Exercise goal: Extract all lines that hold "Soleil" from the records below.

Collected data entries:
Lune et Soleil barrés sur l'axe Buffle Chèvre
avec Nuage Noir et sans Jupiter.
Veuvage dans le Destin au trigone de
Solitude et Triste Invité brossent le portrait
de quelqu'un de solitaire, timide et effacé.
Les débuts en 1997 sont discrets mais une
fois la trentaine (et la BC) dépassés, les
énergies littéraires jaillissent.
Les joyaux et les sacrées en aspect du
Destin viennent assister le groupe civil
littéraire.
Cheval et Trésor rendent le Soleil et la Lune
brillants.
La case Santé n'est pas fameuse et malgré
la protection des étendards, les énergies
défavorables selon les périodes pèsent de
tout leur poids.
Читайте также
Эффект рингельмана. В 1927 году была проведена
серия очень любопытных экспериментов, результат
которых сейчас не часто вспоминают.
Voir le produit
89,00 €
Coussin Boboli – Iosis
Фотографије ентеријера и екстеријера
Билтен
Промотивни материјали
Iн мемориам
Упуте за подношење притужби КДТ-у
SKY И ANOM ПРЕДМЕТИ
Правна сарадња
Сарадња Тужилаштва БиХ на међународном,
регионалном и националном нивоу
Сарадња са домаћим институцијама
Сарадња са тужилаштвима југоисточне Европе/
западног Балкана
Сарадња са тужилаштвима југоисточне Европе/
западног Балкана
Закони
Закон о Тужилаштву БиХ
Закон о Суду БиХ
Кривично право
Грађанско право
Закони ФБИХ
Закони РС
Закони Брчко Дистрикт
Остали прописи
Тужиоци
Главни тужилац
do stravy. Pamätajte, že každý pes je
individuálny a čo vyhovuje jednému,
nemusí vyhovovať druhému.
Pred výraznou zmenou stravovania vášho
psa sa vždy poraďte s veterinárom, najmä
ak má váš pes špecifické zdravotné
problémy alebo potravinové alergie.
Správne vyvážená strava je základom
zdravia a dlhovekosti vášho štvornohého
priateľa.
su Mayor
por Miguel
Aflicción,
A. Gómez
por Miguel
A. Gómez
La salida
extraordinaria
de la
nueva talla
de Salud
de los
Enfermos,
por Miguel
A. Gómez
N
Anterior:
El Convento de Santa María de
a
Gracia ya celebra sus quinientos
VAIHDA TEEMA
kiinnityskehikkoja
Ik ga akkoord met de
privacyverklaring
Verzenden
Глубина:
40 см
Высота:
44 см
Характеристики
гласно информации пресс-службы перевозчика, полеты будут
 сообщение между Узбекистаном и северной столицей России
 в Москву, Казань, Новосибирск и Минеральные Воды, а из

Answer box:
Lune et Soleil barrés sur l'axe Buffle Chèvre
Cheval et Trésor rendent le Soleil et la Lune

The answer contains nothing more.